Some of Nigeria’s largest banks have been directly affected by a new directive from the Central Bank of Nigeria (CBN) that suspends dividend payouts, executive bonuses, and new foreign investments for lenders still operating under regulatory forbearance.
In a circular issued on June 13, 2025, the apex bank ordered these restrictions to strengthen capital adequacy across the sector and ensure compliance with prudential standards. The move comes as the CBN tightens supervision ahead of its 2026 banking recapitalization deadline.
Major Banks Affected
According to a RENCAP report titled “Nigerian Banks, Cash is King” , top banks impacted by the directive include Zenith Bank, First Bank (FBN Holdings), Access Bank, Fidelity Bank, and FCMB—all of which still have portions of their loan portfolios under regulatory forbearance.

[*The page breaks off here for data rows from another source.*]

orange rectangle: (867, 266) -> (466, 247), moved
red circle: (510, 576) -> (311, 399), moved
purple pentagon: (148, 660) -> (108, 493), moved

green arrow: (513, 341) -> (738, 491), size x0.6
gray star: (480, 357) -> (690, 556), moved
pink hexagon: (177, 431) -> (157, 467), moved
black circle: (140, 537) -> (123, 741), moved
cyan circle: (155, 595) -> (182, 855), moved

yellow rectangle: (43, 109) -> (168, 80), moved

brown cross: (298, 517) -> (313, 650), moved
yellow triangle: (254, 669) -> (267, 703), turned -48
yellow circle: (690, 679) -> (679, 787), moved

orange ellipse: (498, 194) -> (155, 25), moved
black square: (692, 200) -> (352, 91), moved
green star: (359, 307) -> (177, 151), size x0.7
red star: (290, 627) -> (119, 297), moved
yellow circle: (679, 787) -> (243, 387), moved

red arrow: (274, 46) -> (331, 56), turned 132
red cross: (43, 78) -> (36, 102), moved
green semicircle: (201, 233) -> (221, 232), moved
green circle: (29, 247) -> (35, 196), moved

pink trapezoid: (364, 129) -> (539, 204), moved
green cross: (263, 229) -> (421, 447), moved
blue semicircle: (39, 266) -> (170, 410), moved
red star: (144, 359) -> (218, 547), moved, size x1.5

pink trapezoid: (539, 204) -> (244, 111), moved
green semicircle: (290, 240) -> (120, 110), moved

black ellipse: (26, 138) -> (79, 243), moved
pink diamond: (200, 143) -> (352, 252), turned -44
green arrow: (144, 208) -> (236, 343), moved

- Zenith Bank leads the list with 23% of its loan book under forbearance.
- First Bank follows with 14%.
- Access Bank has 4% exposure.
- Fidelity Bank and FCMB are also significantly affected.
In contrast, GTCO and Stanbic IBTC have exited the forbearance regime and are therefore exempt from the directive. These two banks are expected to continue dividend payments and performance-related compensation without restriction.

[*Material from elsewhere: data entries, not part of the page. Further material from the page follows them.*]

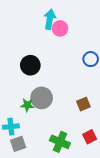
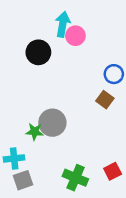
black circle: (30, 65) -> (38, 52), moved
brown square: (83, 104) -> (105, 100), moved, turned -32

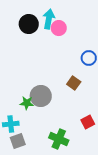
black circle: (38, 52) -> (29, 24), moved
brown square: (105, 100) -> (74, 83), moved
red square: (113, 171) -> (88, 122), moved

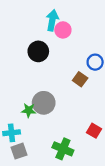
black circle: (29, 24) -> (38, 51), moved
brown square: (74, 83) -> (80, 79), moved
red square: (88, 122) -> (94, 131), turned -32

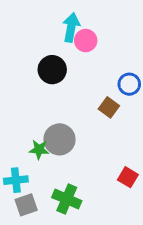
green cross: (63, 149) -> (67, 199), moved

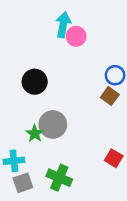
black circle: (52, 70) -> (35, 82), moved
brown square: (109, 107) -> (110, 96), moved
green star: (39, 150) -> (35, 134), turned 30

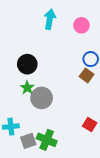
pink circle: (76, 36) -> (81, 25), moved
green star: (35, 134) -> (27, 88), moved
gray square: (23, 183) -> (28, 141), moved

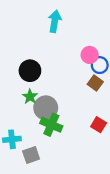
pink circle: (81, 25) -> (90, 55), moved
red square: (90, 125) -> (99, 125), moved
green cross: (47, 140) -> (51, 125), moved

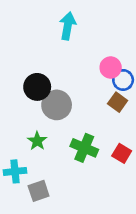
green star: (30, 97) -> (37, 141), moved
gray circle: (46, 108) -> (57, 105), moved
green cross: (51, 125) -> (84, 148), moved

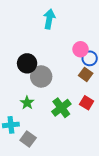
green cross: (84, 148) -> (61, 108), turned 30
red square: (122, 153) -> (87, 103), moved
gray square: (39, 191) -> (28, 139), turned -35

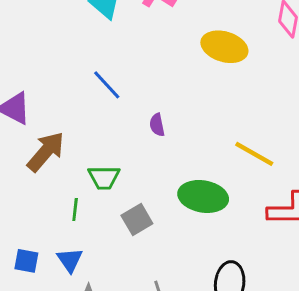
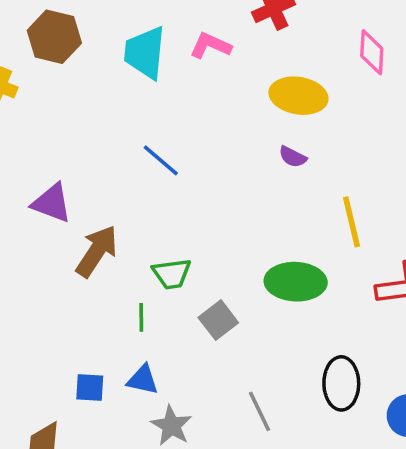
purple semicircle: (157, 125) -> (293, 157), moved, turned -45
yellow line: (254, 154) -> (351, 222), turned 54
blue triangle: (70, 260) -> (143, 380), turned -36

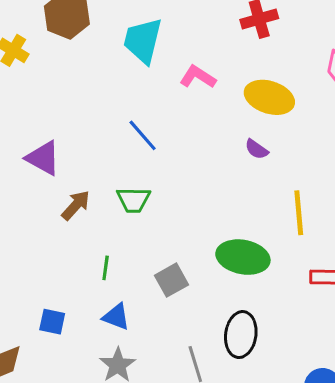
pink L-shape: (210, 46) -> (198, 77), moved
brown arrow: (97, 251) -> (76, 205), size x0.7
green trapezoid: (172, 274) -> (133, 200), moved
blue triangle: (143, 380) -> (116, 317), moved
black ellipse: (341, 383) -> (241, 335), moved

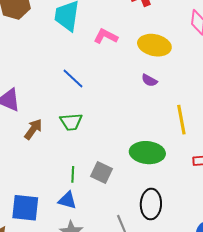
green line: (106, 268) -> (73, 174), moved
gray square: (172, 280) -> (102, 173), turned -30
blue square: (52, 322) -> (25, 208), size x1.6

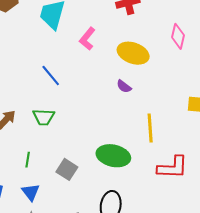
pink L-shape: (106, 36) -> (87, 39), turned -85
green line: (73, 174) -> (28, 160), moved
blue triangle: (67, 200) -> (31, 192), turned 30

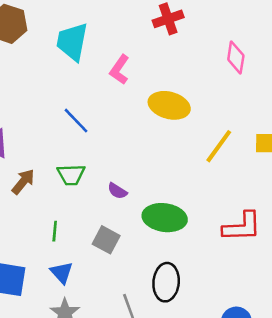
yellow ellipse: (133, 53) -> (169, 105), moved
purple semicircle: (124, 86) -> (117, 191), moved
yellow line: (150, 128) -> (219, 146), moved, turned 44

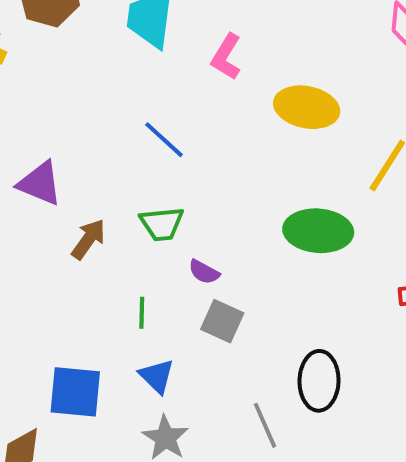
purple semicircle: (117, 191) -> (204, 272), moved
green ellipse: (165, 218) -> (318, 231), moved

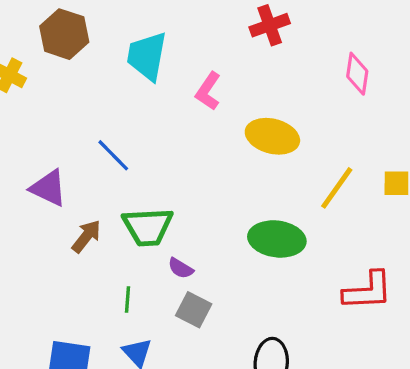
blue line: (164, 140) -> (113, 155), moved
green trapezoid: (162, 224) -> (148, 227), size x1.4

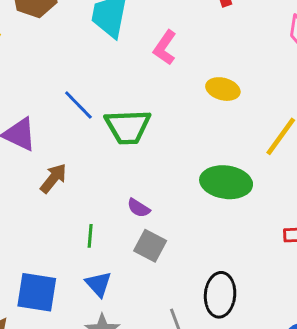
yellow ellipse: (272, 136) -> (223, 89), size x0.7
green trapezoid: (148, 227) -> (128, 127), moved

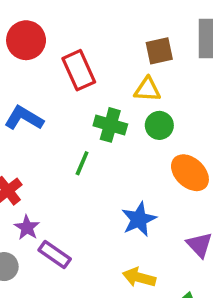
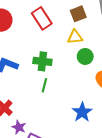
red rectangle: (79, 70) -> (42, 18), moved
green cross: (110, 125) -> (42, 61), moved

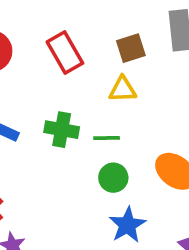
green circle: (85, 56) -> (113, 178), moved
green line: (44, 85) -> (107, 138), moved, turned 72

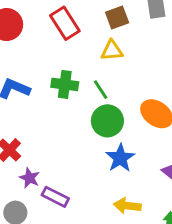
green line: (107, 138) -> (101, 90), turned 60
green circle: (113, 178) -> (107, 121), size x1.4

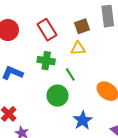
green cross: (65, 84) -> (46, 61), moved
green circle: (107, 121) -> (57, 96), moved

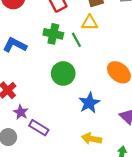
green line: (70, 74) -> (76, 40), moved

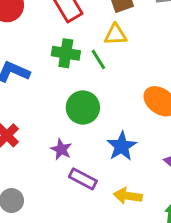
purple star: (21, 112) -> (61, 149), moved
purple rectangle: (39, 128) -> (83, 179), moved

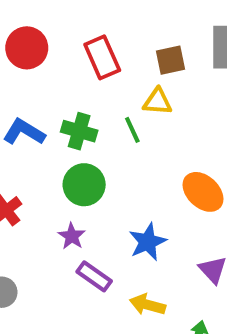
green cross: (66, 53) -> (79, 131), moved
green circle: (83, 107) -> (84, 185), moved

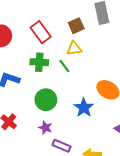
green cross: (79, 131) -> (39, 62), moved
blue star: (148, 242) -> (84, 108), moved

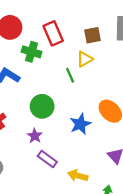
yellow triangle: (74, 49) -> (85, 59), turned -35
green cross: (39, 62) -> (31, 52), moved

CBN’s Reasoning Behind the Move
Regulatory forbearance allows banks to operate temporarily outside certain prudential norms—especially around loan classifications and provisioning—typically during economic shocks or sector-wide instability. The CBN has now determined that such banks must reinforce their capital buffers and resolve any asset quality concerns before distributing profits or making offshore investments.

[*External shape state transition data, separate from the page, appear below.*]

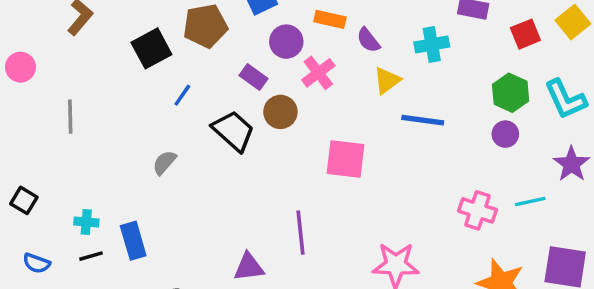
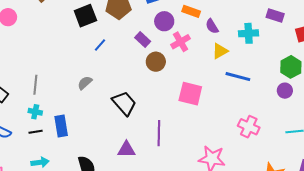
gray line: (70, 117) -> (35, 85), moved
black trapezoid: (233, 131) -> (124, 103), moved
pink cross: (477, 210) -> (249, 127), moved

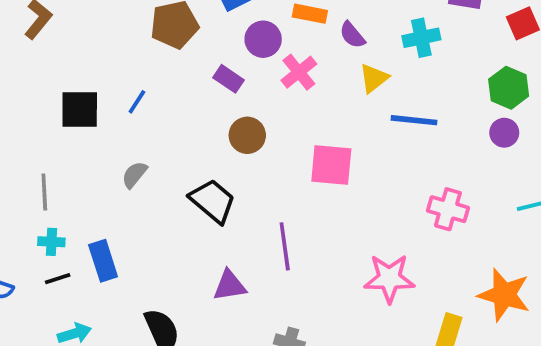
black square: (85, 16) -> (80, 109), moved, turned 30
blue line: (100, 45) -> (137, 102), moved
brown circle: (156, 62) -> (247, 135), moved

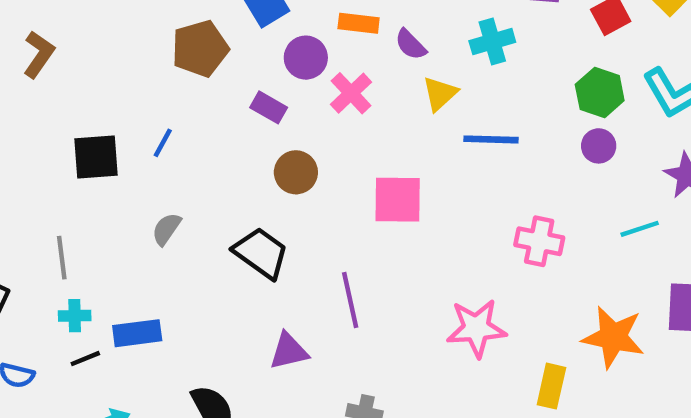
blue rectangle: (103, 261) -> (137, 333), turned -75

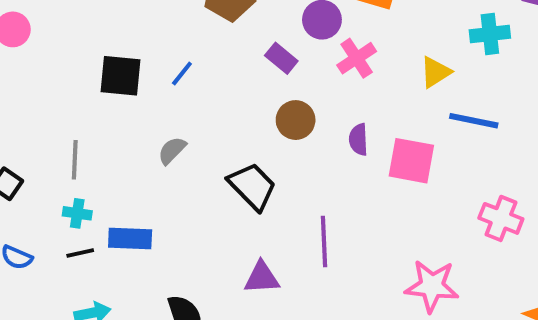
purple semicircle: (411, 45) -> (358, 139), moved, turned 32
pink square: (398, 200) -> (411, 161), moved

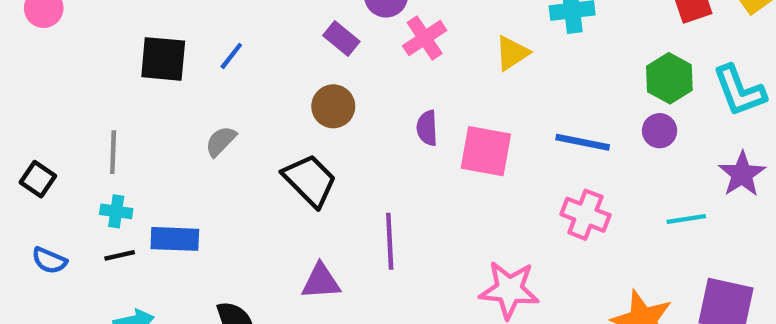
brown circle: (296, 120) -> (333, 106), moved
blue line: (474, 121) -> (583, 142), moved

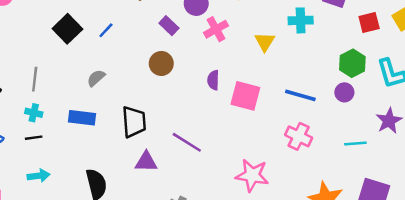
yellow triangle: (512, 53) -> (265, 42), turned -30
black square: (163, 59) -> (67, 29), turned 36
black trapezoid: (310, 180) -> (134, 122), moved, turned 36
blue rectangle: (175, 239) -> (82, 118), moved
purple line: (390, 241) -> (187, 142), turned -60

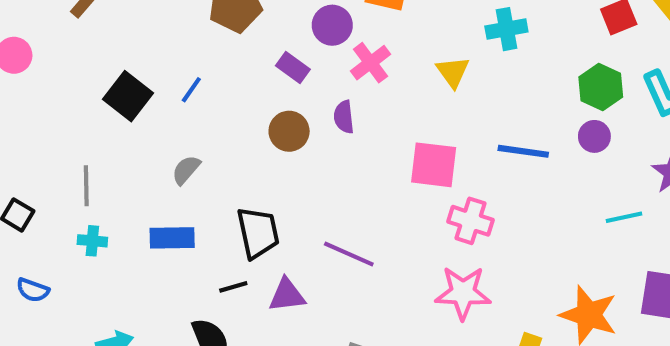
purple semicircle: (213, 80) -> (344, 117), moved
pink cross: (299, 136) -> (471, 221), moved
black line: (34, 138) -> (233, 287), moved

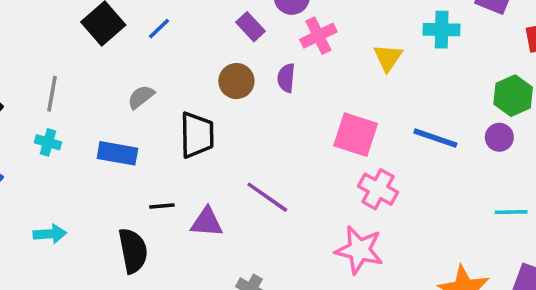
black trapezoid: (258, 233) -> (197, 135), moved

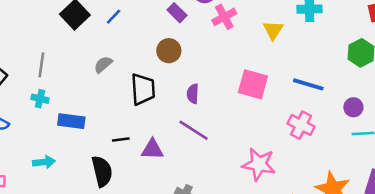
purple semicircle: (286, 78) -> (193, 94), moved
purple circle: (499, 137) -> (353, 107), moved
blue rectangle: (117, 153) -> (71, 121), moved
pink cross: (378, 189) -> (301, 125), moved

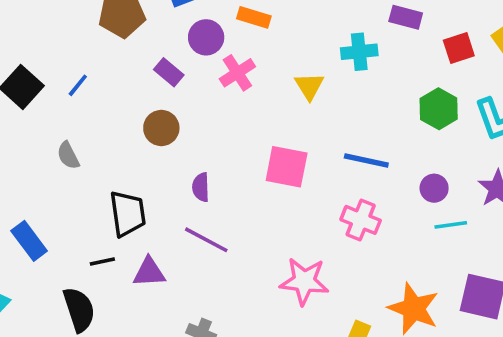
gray semicircle: (103, 64) -> (68, 155), turned -72
black trapezoid: (143, 89) -> (128, 214), moved
blue rectangle: (71, 121) -> (29, 241), turned 50

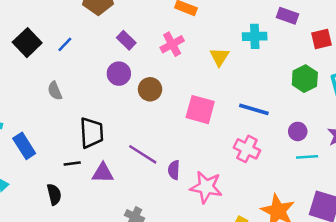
purple circle: (206, 37) -> (119, 74), moved
brown circle: (161, 128) -> (150, 89), moved
purple semicircle: (201, 187) -> (174, 170), moved
black semicircle: (79, 310) -> (54, 194), size x0.7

The directive specifically prohibits:
- Declaring or paying dividends to shareholders
- Paying bonuses or incentives to board members and executive management
- Making new foreign investments or expansions abroad
The restrictions will remain in place until each affected bank exits forbearance and demonstrates compliance with capital and provisioning requirements, verified by the CBN.
Banks Respond to the Directive
In response to investor concerns, Access Bank and Zenith Bank have issued assurances that they are actively working to exit forbearance in the short to medium term. Executives from both institutions stated they are collaborating with regulators to meet capital adequacy and provisioning thresholds as quickly as possible.
“We remain confident in our ability to meet the requirements for exiting forbearance and restoring normal operations,” said a senior executive at Zenith Bank.
Market Reaction and Industry Commentary
The Nigerian Exchange (NGX) witnessed mild sell-offs in banking stocks following the announcement. Analysts have largely welcomed the CBN’s move as a bold but necessary step to protect the financial system.
Experts at Renaissance Capital and Vetiva Capital noted that the directive may dampen short-term investor expectations but ultimately encourages more disciplined capital management.
However, some stakeholders have expressed concern that the public identification of banks under forbearance could affect investor sentiment and complicate fundraising efforts ahead of recapitalization requirements.
Long-Term Outlook
The CBN has positioned the directive as a temporary supervisory measure to ensure the soundness of the banking sector. As Nigeria navigates global financial headwinds and domestic economic pressures, this policy aims to strengthen resilience, restore confidence, and prepare the industry for future growth.
For Nigeria’s top banks, the message is clear: stabilizing the balance sheet takes precedence over shareholder returns—for now.